Extolling the Virtues of Shavuos & Yiddishkeit // An Inspiring Visit with Senator Joe Lieberman

“I was raised in a frum family and then I went to Yale for college and stopped doing some of the mitzvos. For many reasons—about which I could write a whole book—I continued putting on tefillin every morning, but I stopped observing Shabbos and Yom Tov.

“My mother’s mother, of blessed memory, who was a powerful force in my life, passed away while my wife was expecting my first son. This might seem simple-minded in a way, but it was at that point when I felt I had a choice to make: either I was going to put myself back in the line—in the chain, if you will—to carry on the traditions now that my grandmother had passed away, or I was going to step back and hope that someone else would do it. Right then, I decided to come back, to return, and so I began to observe Shabbos and Yom Tov again. However, I was still not all the way there, and for a while, I would go to shul on Yom Tov in the morning, come home, and then I would either head to work or to a political event.

“It was Shavuos morning, and there was some sort of political event that I had to attend—I think it was a picnic for the Sheriffs’ Association, which was a very powerful political group—but I was feeling badly about it. I had come home from shul, and I getting ready to leave again. I was walking out my front door to drive—I’m embarrassed to say—to this event. As I closed the front door, something flew past my eye. When I looked down, I saw a piece of paper, and I realized it was the klaf from my mezuzah. When I looked up, I saw that the mezuzah had become dislodged. At that moment, I gazed at the heavens and said, ‘Hashem, I get it. This is the last time I’m going to do anything on a Yom Tov other than observe Yom Tov.’

“I’d opened and closed my front door a thousand times, but at this moment and on this day of Yom Tov, the klaf flew out right in front of me. I had already been feeling guilty that I was doing this halfway. I came back, and I haven’t changed since.”

“Your mezuzah spoke to you,” I say.

“In a way,” he says with a smile. “I thought I heard the voice of Hashem.”

“So Shavuos has a special meaning for you.”

“Yes, it does.
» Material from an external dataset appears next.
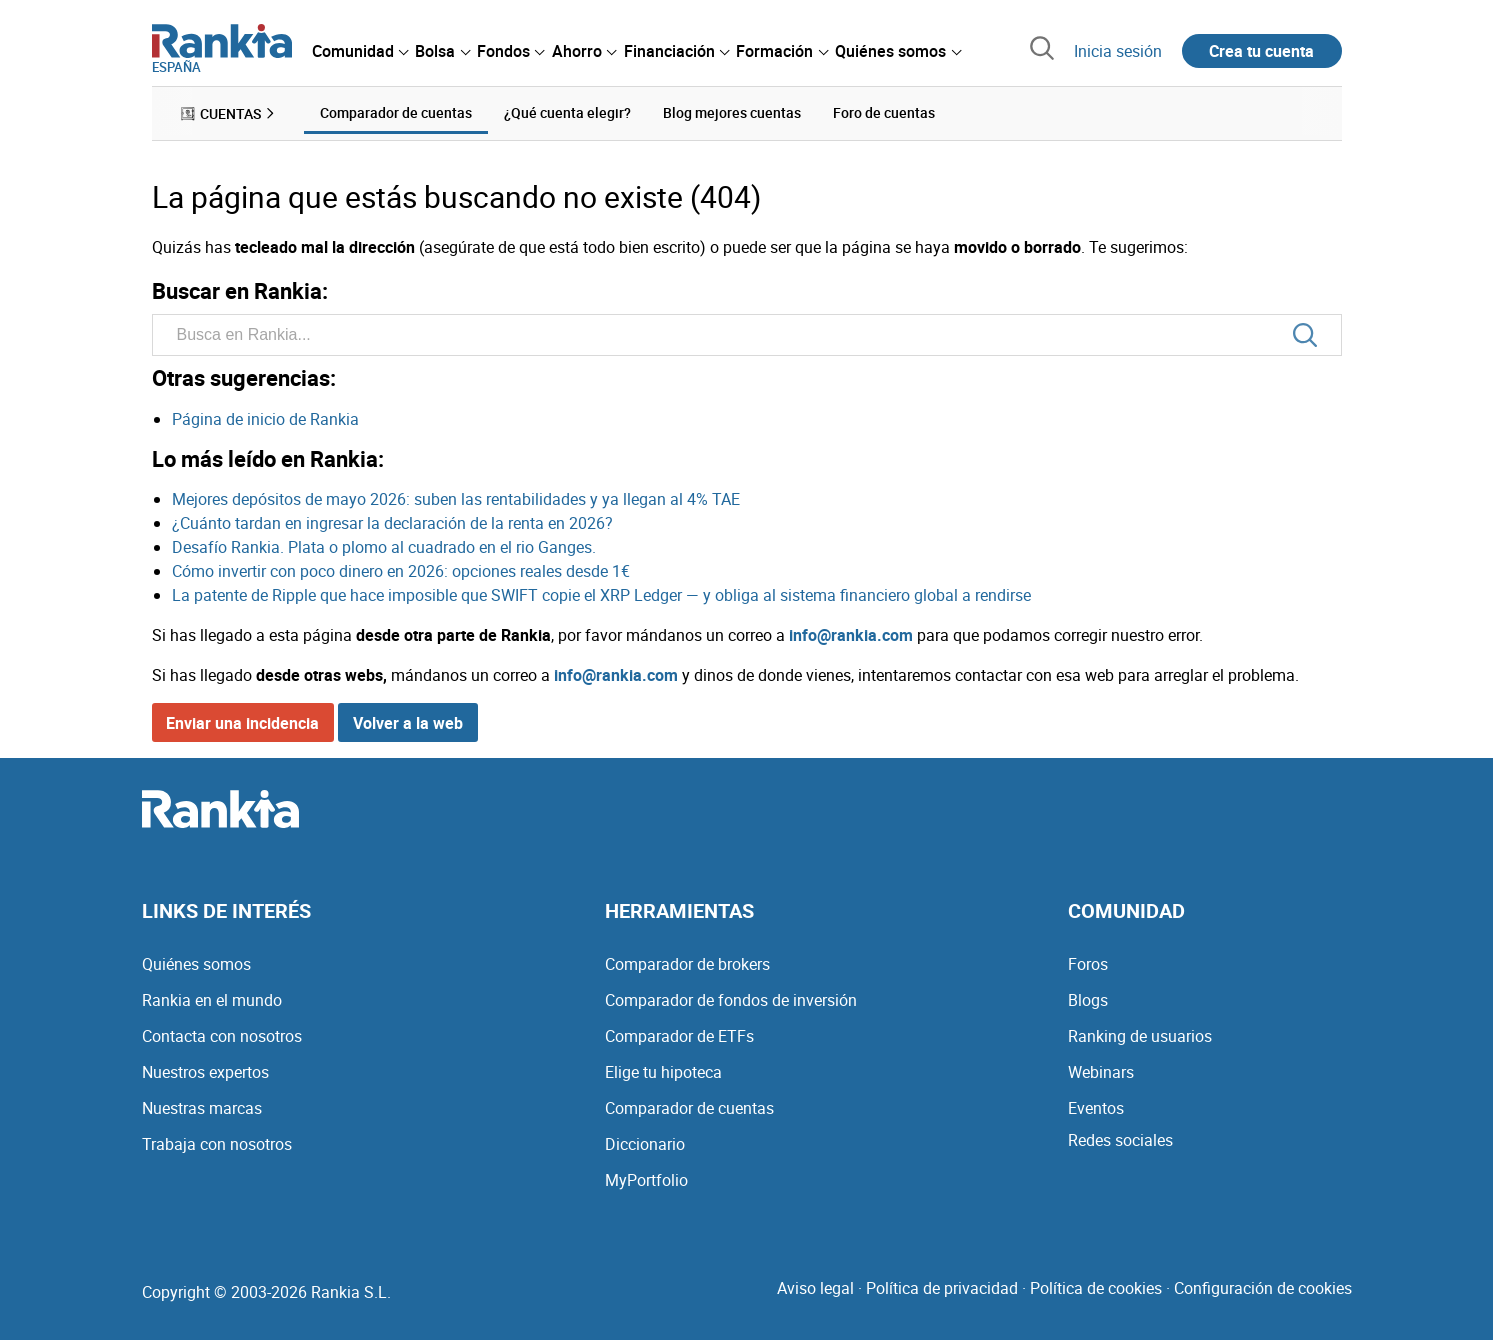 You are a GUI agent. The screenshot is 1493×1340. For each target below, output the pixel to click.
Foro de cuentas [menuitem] (884, 112)
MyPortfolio (646, 1180)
It has always been one of my favorite Yomim Tovim, and maybe that’s why I wrote a book about it.”

“And why is Shavuos your favorite?” I ask.

“It’s because of what it stands for. I’m a person of the law. I’ve served four terms in the United States Senate as a lawmaker, and before that I was the attorney general of Connecticut and a law enforcer. Today, I practice law as a private lawyer. I’m very proud of the way the law shaped my life, and Shavuos is about the law, particularly the one Hashem gave to the Jewish people.

“I learned from my rabbi, who I’m sure learned it from someone else, that Bnei Yisrael did not really become a nation until they stood at Har Sinai. Once they were there, they received their mission statement and they were given their purpose. But up until then, they were just a small tribe that had grown into a bigger tribe in Mitzrayim, and they of course had the values of Avraham Avinu, but it’s when they got the Torah that they became a nation. Another important point is that the Jewish nation received its values and its national purpose in the Torah and mitzvos before it got to its homeland—before it got to its geographic land. That’s very unusual in the history of nations.”

Freedom and Restrictions
On this pleasant spring afternoon, I’m meeting former Senator Joe Lieberman in his Midtown Manhattan office at the law firm of Kasowitz, Benson, Torres & Friedman, whose notable clients include President Donald Trump. The purpose of my visit is to gain some insight about his recently released book With Liberty and Justice: The Fifty-Day Journey from Egypt to Sinai (Maggid/OU Press), which consists of a collection of 50 essays that coincide with the 49 days of the Omer and Shavuos. In his book he explores the intersection of secular law and religious law. The former he refers to in the lower-case, whereas the latter he reverently capitalizes.

“I write as a layperson, not a rabbi,” he states in his insightful essay on day one, “which means I have less authority but more latitude. Most of all I write as a committed believer in Judaism who loves Shavuot, the law and the Law.”

The walls of his corner office are lined with mementos of his political career, but what intrigues me is how after retiring from politics in 2013, he went on to inspire others to observe Torah and mitzvos—not merely by example, but also by edifying them about the beauty and meaning of G-d’s commandments. In truth, this is not Mr. Lieberman’s first book on religious observance. In 2012 he released The Gift of Rest: Rediscovering the Beauty of the Sabbath (Howard Books). But far more non-religious people are familiar with Shabbos than Shavuos, and by expounding the virtues of this underappreciated holiday to the world—“I believe that Shavuot is the most underappreciated holiday on the Jewish calendar,” he insists—Mr. Lieberman has done something extraordinary.